Interview with Jody Hedlund

» Posted on Nov 4, 2010 in Blog | Comments Off on Interview with Jody Hedlund

This week I’m hosting Mae Nunn with A Season for Family and Jody Hedlund with The Preacher’s Bride. If you want to enter the drawings, please leave a comment on one of the post during the week with your email address. I will not enter you without an email address (my way to contact you if you win). If you don’t want to leave an email address, another way you can enter is to email me at The drawings end Sunday (November 7th) evening.

An Interview with Jody Hedlund:

1. What made you start writing?

My desire to tell stories was written into my genes by God himself. My mother read out loud to me as a child and helped develop in me a love of reading. And it was through reading and wanting to tell my own stories, that I eventually began to put pen to paper.

2. How long have you been writing? When did you sell your first book?

I’ve been writing fiction for the past 16 years, with a hiatus when my children were young. My debut book, The Preacher’s Bride (just released by Bethany House Publishers,) is the first book I wrote after coming back from my break.

3. How do you handle rejections?

I’ve learned that rejections are a natural part of the process of publication. It doesn’t reflect on me personally. It just means something didn’t resonate within my manuscript. I try to let the rejection push me to work even harder.

4. Why do you write?

There are SO many reasons why, but the top reasons are because stories burn inside me and I can’t hold them in; because I want to offer hope to the hurting; and because I want to bring to life the heroes and stories of the past to a generation who needs to remember.

5. What would you be doing with your free time if you weren’t writing?


6. What are you working on right now?

The Doctor’s Lady is scheduled to release in September of 2011 and is another “inspired-by” novel, similar to The Preacher’s Bride.

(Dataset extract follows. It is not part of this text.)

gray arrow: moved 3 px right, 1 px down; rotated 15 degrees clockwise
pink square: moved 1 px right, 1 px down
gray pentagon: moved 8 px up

It’s a fictionalized story based on the first white woman to travel overland West to Oregon as a missionary to the natives. It’s a marriage of convenience story, but also the tale of how a young woman overcame the odds, endured a dangerous journey, and found true love along the way. In the process, her strength and courage paved the way for all of the women who came after her.

7. Do you put yourself into your books/characters?

Generally I don’t characterize anyone after myself or people I know. I usually fashion my characters after real people from history after reading biographies.

8. Tell us about the book you have out right now.

The Preacher’s Bride. In 1650s England, a young Puritan maiden is on a mission to save the baby of her newly widowed preacher—whether her assistance is wanted or not.

Always ready to help those in need, Elizabeth ignores John’s protests of her aid. She’s even willing to risk her lone marriage prospect to help the little family.

Yet Elizabeth’s new role as housekeeper takes a dangerous turn when John’s boldness from the pulpit makes him a target of political and religious leaders. As the preacher’s enemies become desperate to silence him, they draw Elizabeth into a deadly web of deception. Finding herself in more danger than she ever bargained for, she’s more determined than ever to save the child—and man—she’s come to love.

9. Do you have any advice for other writers?

Writing is like any other profession: we can’t succeed unless we achieve mastery of the subject. And how does one achieve writing mastery? We need to learn everything we can about the craft of writing and then put it into practice. In other words, learn, learn, learn. Write, write, write. Repeat ad infinitum.

10. How important is faith in your books?

By nature of the setting and time period, The Preacher’s Bride is about a religious conflict. My main character, John, was persecuted and eventually imprisoned for his unwillingness to give up his preaching. Religion was vitally important to him, as it was to most people during the 1600’s.

My faith is incredibly important to me too. However, I believe a writer shouldn’t take a reader out of the story in her efforts to convey a message or theme. They should be woven in seamlessly. The themes within The Preacher’s Bride are universal—issues we all deal with no matter our faith or background: discrimination for beliefs, marriage crises, low self-esteem, difficulty prioritizing family, and more.

11. What themes do you like to write about?

The message of The Preacher’s Bride is that sometimes God will lead us down a difficult path or ask us to do hard things, and he doesn’t want us to avoid them for the easy way. Ultimately, he uses those difficulties to shape our character and deepen our love for Him. God has been teaching me that exact lesson over the past years. Through my own personal struggles, God has emphasized that he’s more concerned about my holiness than my happiness

12. What is your writing schedule like?

One of my greatest challenges is finding uninterrupted time to write. As a mom of 5 busy children, I’ve learned to work through questions, chaos, and lots of noise. But I’ve also made a point of disciplining myself to write at the library every Saturday. The extended, concentrated writing time is important too.